Catching up with Wallace Williams

Wallace Williams remembers watching the football head toward the uprights at Stanford Stadium.

"It came right over my head," the former Cougars offensive lineman said. "It was like watching a 747 come over you."

WSU kicker Don Sweet was putting the finishing touch on one of the biggest upsets in college football in 1971 with the 27-yard field goal.

The Cougars had driven nearly the length of the field in the final minutes, with tight end Jim Forrest making a one-handed grab of a Ty Paine pass to keep the drive alive.

Then came the field goal.

"The ball seemed to take an eternity," Williams said. "But we all started jumping around before it got there. It was going right through the uprights, and place-kicks then didn't hook or slice."

(Kicks didn't curve because of the straight-ahead kicking style of the day.)

Sweet's kick beat 10th-ranked Stanford 24-23. It was a big deal because the Cardinal (then called the Indians) had just been to the Rose Bowl and would be back in Pasadena 2-1/2 months later.

To Stanford, the loss to the Cougars was just a surprising bump in the road, but to WSU it was a turnaround game.

The Cougars entered the game with a 2-4 record and finished the year 4-7. Williams, a senior, called the game a "turning point" for the program because it provided a jolt of confidence that led to the 7-4 record that included an Apple Cup win and No. 19 final ranking in 1972.

Former Cougars coach Jim Sweeney has called that win one of the most memorable and pivotal in his eight-year reign in the Palouse. It snapped a streak of 16 Pac-10 losses for WSU. It was such a big win that a Cougfan.com panel of Cougologists in 1993 voted the victory as one of the 10 most important games in the past 30 years of WSU football.

What made the win particularly sweet was that Stanford had humiliated the Cougars 63-16 the previous season.

Williams' son, Jeremey, makes his third and final visit to Stanford tomorrow as a Cougars defensive tackle. He is 2-0 in Palo Alto, and the family is 3-0 because of Wallace's triumph.

Wallace was one of 16 junior-college transfers on the 1971 team. He had attended Bakersfield J.C. rather than a four-year school "because I didn't take the right classes in high school."

He had gone to high school in Bakersfield and said black students back then "weren't placed in college preparatory classes."

For the past 15 years, Williams has been in a position to make sure that doesn't happen to anyone at Rogers High School in Spokane.

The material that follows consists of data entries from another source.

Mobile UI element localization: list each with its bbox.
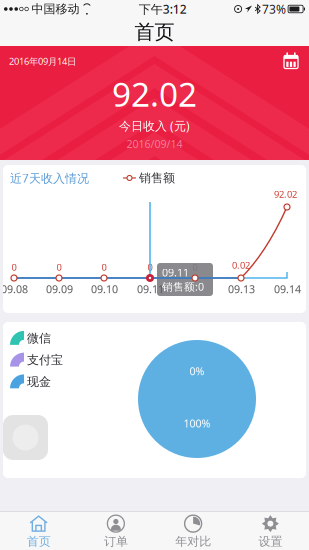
button[interactable]: 选择日期 <box>282 53 300 71</box>
staticText: 92.02 <box>274 188 297 200</box>
staticText: 2016/09/14 <box>126 137 182 151</box>
staticText: 09.11 <box>162 265 189 280</box>
staticText: 首页 <box>134 20 174 44</box>
staticText: 09.14 <box>274 282 301 296</box>
staticText: 09.08 <box>1 282 28 296</box>
staticText: 支付宝 <box>27 353 63 367</box>
staticText: 中国移动 <box>31 2 79 16</box>
staticText: 2016年09月14日 <box>9 55 76 67</box>
staticText: 09.09 <box>46 282 73 296</box>
button[interactable]: 订单 <box>77 510 154 550</box>
staticText: 首页 <box>27 534 51 549</box>
staticText: 100% <box>184 416 210 430</box>
staticText: 下午3:12 <box>139 1 187 17</box>
staticText: 73% <box>262 1 286 17</box>
staticText: 今日收入 (元) <box>119 118 190 134</box>
staticText: 销售额:0 <box>162 280 204 294</box>
staticText: 09.13 <box>228 282 255 296</box>
staticText: 0 <box>12 261 16 273</box>
staticText: 0 <box>102 261 106 273</box>
staticText: 订单 <box>104 534 128 549</box>
staticText: 0% <box>190 364 204 378</box>
button[interactable]: 年对比 <box>154 510 232 550</box>
staticText: 销售额 <box>139 171 175 185</box>
staticText: 现金 <box>27 374 51 389</box>
staticText: 0 <box>192 261 198 273</box>
staticText: 09.10 <box>91 282 118 296</box>
staticText: 设置 <box>258 534 282 549</box>
staticText: 92.02 <box>112 72 197 116</box>
staticText: 09.11 <box>137 282 164 296</box>
staticText: 0.02 <box>232 259 250 271</box>
staticText: 0 <box>56 261 62 273</box>
button[interactable]: 设置 <box>232 510 309 550</box>
staticText: 近7天收入情况 <box>10 170 89 186</box>
staticText: 微信 <box>27 331 51 346</box>
staticText: 年对比 <box>175 534 211 549</box>
button[interactable]: 首页 <box>0 510 77 550</box>
staticText: 0 <box>148 261 152 273</box>
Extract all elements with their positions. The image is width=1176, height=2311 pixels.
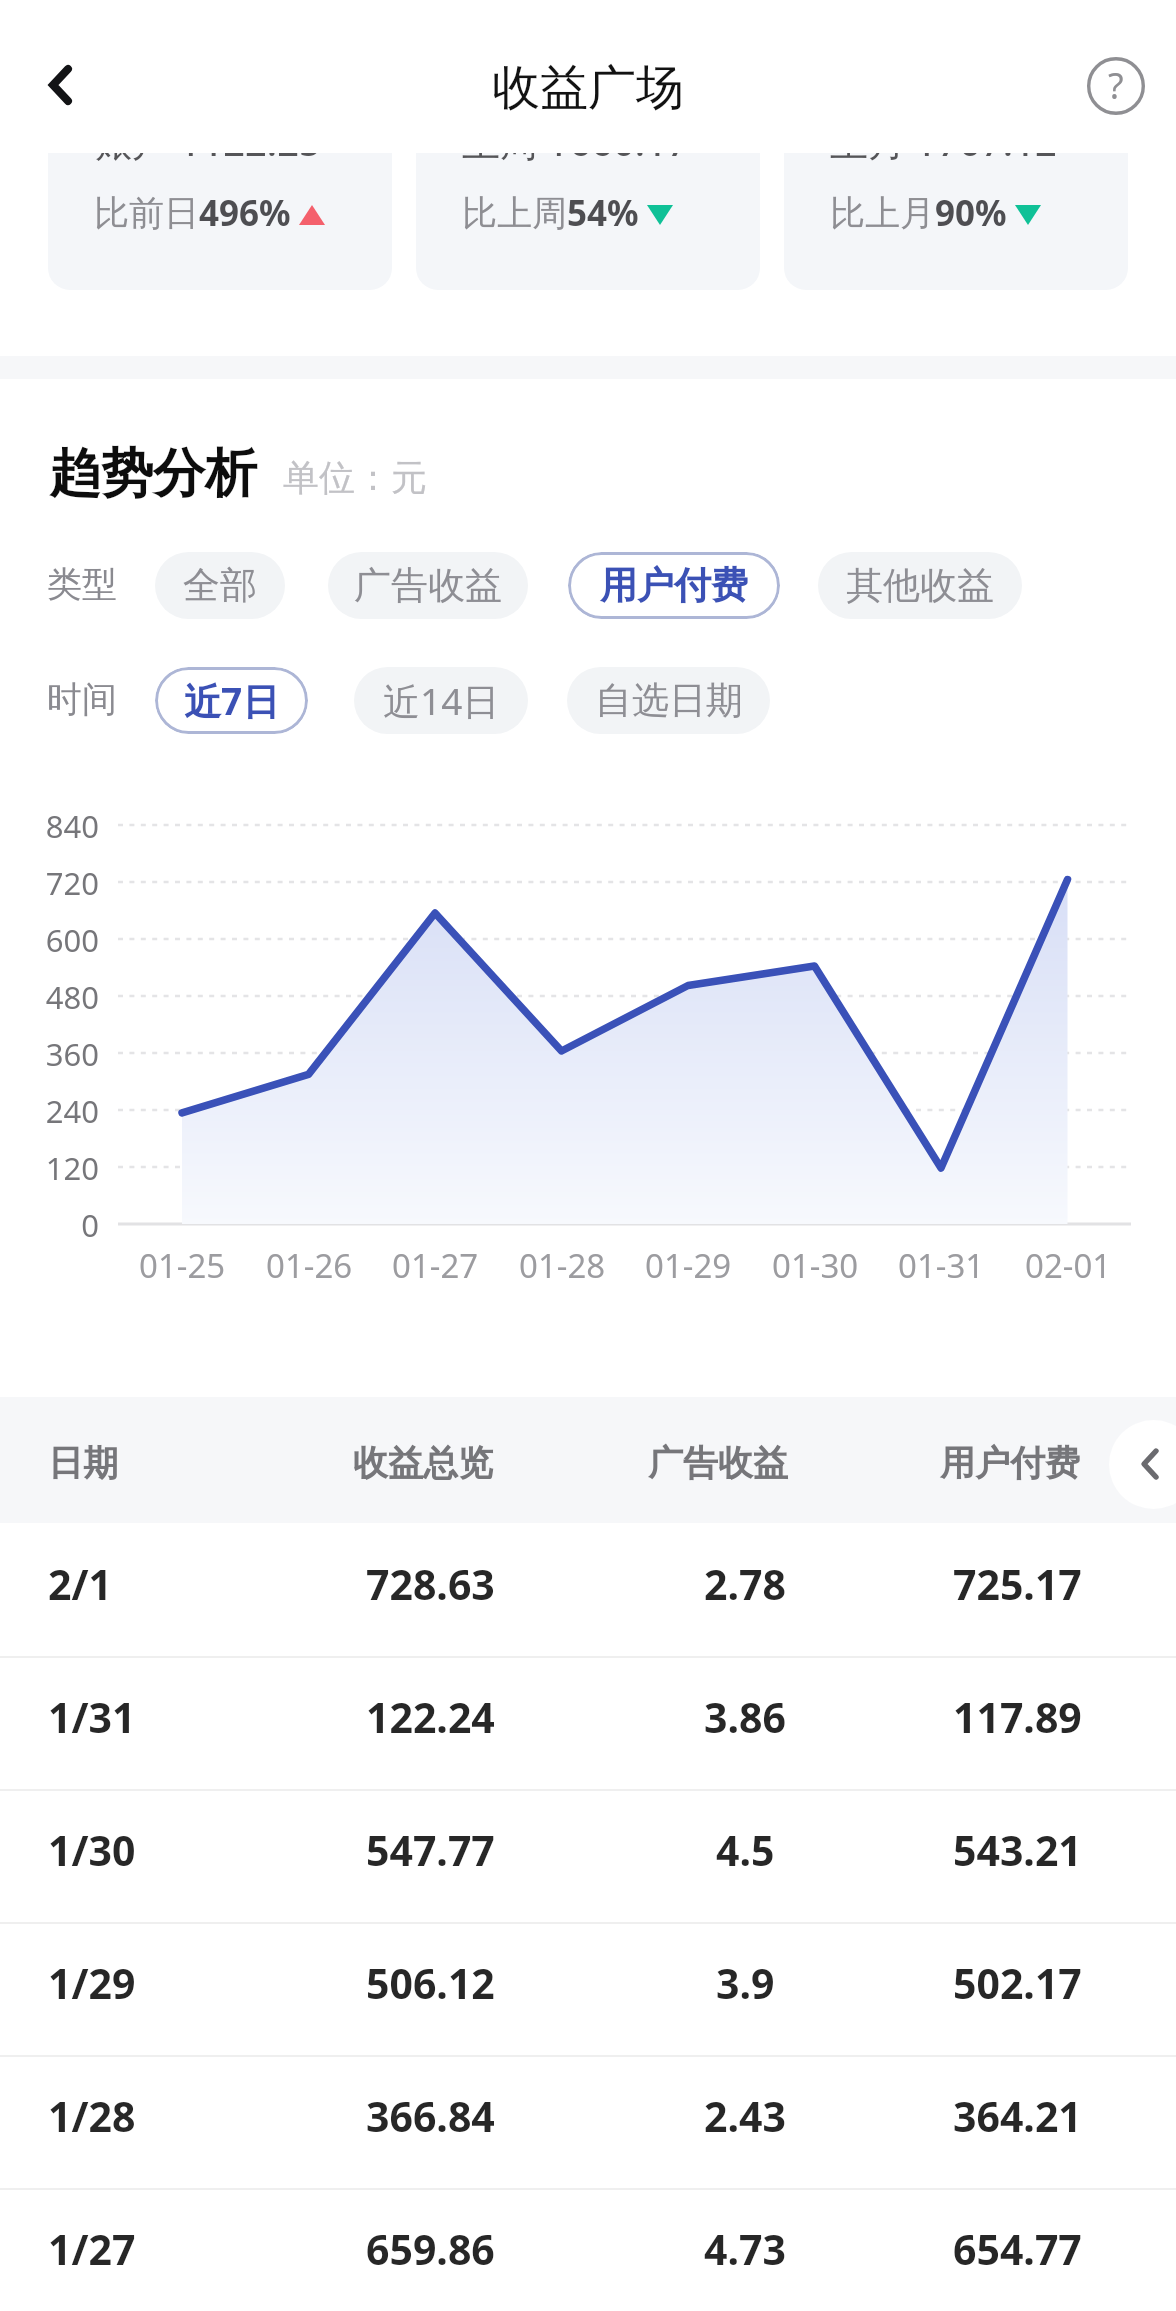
staticText: 506.12 bbox=[366, 1955, 495, 2011]
button[interactable]: 日期 bbox=[0, 1397, 1176, 1523]
staticText: 360 bbox=[45, 1033, 99, 1075]
staticText: 用户付费 bbox=[940, 1441, 1080, 1485]
button[interactable]: 上月 ¥707.12 bbox=[784, 68, 1128, 290]
button[interactable]: 全部 bbox=[155, 552, 285, 619]
staticText: 1/27 bbox=[48, 2221, 136, 2277]
staticText: 2.43 bbox=[704, 2088, 786, 2144]
button[interactable]: 1/29 bbox=[0, 1922, 1176, 2055]
staticText: 上月 ¥707.12 bbox=[830, 115, 1057, 167]
button[interactable]: 1/28 bbox=[0, 2055, 1176, 2188]
button[interactable]: 近14日 bbox=[354, 667, 528, 734]
button[interactable]: 自选日期 bbox=[567, 667, 770, 734]
button[interactable]: 近7日 bbox=[155, 667, 308, 734]
staticText: 122.24 bbox=[366, 1689, 495, 1745]
staticText: 全部 bbox=[183, 562, 257, 609]
staticText: 时间 bbox=[47, 677, 117, 721]
staticText: 1/31 bbox=[48, 1689, 136, 1745]
staticText: 趋势分析 bbox=[49, 441, 257, 507]
staticText: 比前日 bbox=[94, 191, 199, 235]
button[interactable]: 1/27 bbox=[0, 2188, 1176, 2311]
staticText: 上周 ¥660.17 bbox=[462, 115, 689, 167]
staticText: 01-29 bbox=[645, 1243, 732, 1288]
staticText: 120 bbox=[45, 1147, 99, 1189]
staticText: 广告收益 bbox=[648, 1441, 788, 1485]
staticText: ? bbox=[1108, 61, 1124, 110]
staticText: 547.77 bbox=[366, 1822, 495, 1878]
staticText: 01-30 bbox=[772, 1243, 859, 1288]
button[interactable]: Help bbox=[1072, 42, 1160, 130]
staticText: 01-27 bbox=[392, 1243, 479, 1288]
staticText: 240 bbox=[45, 1090, 99, 1132]
staticText: 单位：元 bbox=[283, 455, 427, 500]
staticText: 543.21 bbox=[953, 1822, 1082, 1878]
staticText: 01-25 bbox=[139, 1243, 226, 1288]
staticText: 659.86 bbox=[366, 2221, 495, 2277]
button[interactable]: 1/31 bbox=[0, 1656, 1176, 1789]
staticText: 496% bbox=[199, 189, 291, 237]
button[interactable]: Scroll columns left bbox=[1109, 1420, 1176, 1509]
staticText: 366.84 bbox=[366, 2088, 495, 2144]
staticText: 02-01 bbox=[1025, 1243, 1112, 1288]
staticText: 1/29 bbox=[48, 1955, 136, 2011]
button[interactable]: 1/30 bbox=[0, 1789, 1176, 1922]
staticText: 654.77 bbox=[953, 2221, 1082, 2277]
staticText: 3.86 bbox=[704, 1689, 786, 1745]
button[interactable]: Back bbox=[16, 41, 104, 129]
staticText: 广告收益 bbox=[354, 562, 502, 609]
button[interactable]: 上周 ¥660.17 bbox=[416, 68, 760, 290]
staticText: 480 bbox=[45, 976, 99, 1018]
staticText: 3.9 bbox=[716, 1955, 775, 2011]
button[interactable]: 2/1 bbox=[0, 1523, 1176, 1656]
staticText: 840 bbox=[45, 805, 99, 847]
staticText: 近7日 bbox=[184, 675, 280, 726]
staticText: 2.78 bbox=[704, 1556, 786, 1612]
staticText: 0 bbox=[81, 1204, 99, 1246]
staticText: 4.73 bbox=[704, 2221, 786, 2277]
staticText: 账户 ¥122.25 bbox=[94, 115, 321, 167]
staticText: 720 bbox=[45, 862, 99, 904]
button[interactable]: 账户 ¥122.25 bbox=[48, 68, 392, 290]
button[interactable]: 广告收益 bbox=[328, 552, 528, 619]
staticText: 90% bbox=[935, 189, 1007, 237]
staticText: 600 bbox=[45, 919, 99, 961]
staticText: 01-31 bbox=[898, 1243, 985, 1288]
staticText: 比上周 bbox=[462, 191, 567, 235]
staticText: 4.5 bbox=[716, 1822, 775, 1878]
staticText: 54% bbox=[567, 189, 639, 237]
staticText: 比上月 bbox=[830, 191, 935, 235]
staticText: 2/1 bbox=[48, 1556, 112, 1612]
staticText: 自选日期 bbox=[595, 677, 743, 724]
staticText: 728.63 bbox=[366, 1556, 495, 1612]
button[interactable]: 用户付费 bbox=[568, 552, 780, 619]
staticText: 用户付费 bbox=[600, 562, 748, 609]
staticText: 364.21 bbox=[953, 2088, 1082, 2144]
staticText: 1/30 bbox=[48, 1822, 136, 1878]
staticText: 类型 bbox=[47, 562, 117, 606]
staticText: 725.17 bbox=[953, 1556, 1082, 1612]
staticText: 近14日 bbox=[383, 675, 500, 726]
staticText: 收益广场 bbox=[492, 58, 684, 118]
button[interactable]: 其他收益 bbox=[818, 552, 1022, 619]
staticText: 其他收益 bbox=[846, 562, 994, 609]
staticText: 502.17 bbox=[953, 1955, 1082, 2011]
staticText: 01-26 bbox=[266, 1243, 353, 1288]
staticText: 收益总览 bbox=[353, 1441, 493, 1485]
staticText: 日期 bbox=[48, 1441, 118, 1485]
staticText: 117.89 bbox=[953, 1689, 1082, 1745]
staticText: 1/28 bbox=[48, 2088, 136, 2144]
staticText: 01-28 bbox=[519, 1243, 606, 1288]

That's because he is the principal.

Jeremey Williams and his sister, Stephanie, went to high school across town at Ferris High School, where Jeremey played basketball and football and Stephanie, now 25, played basketball. She is now doing graduate work in architecture at Maryland after getting her undergraduate degree from Washington.

The brother and sister wanted to go to Rogers with their father, but Spokane School District policy prevented it. He made it clear to them what he hoped to see when they played Rogers:

"I wanted them to play their best games ever but lose."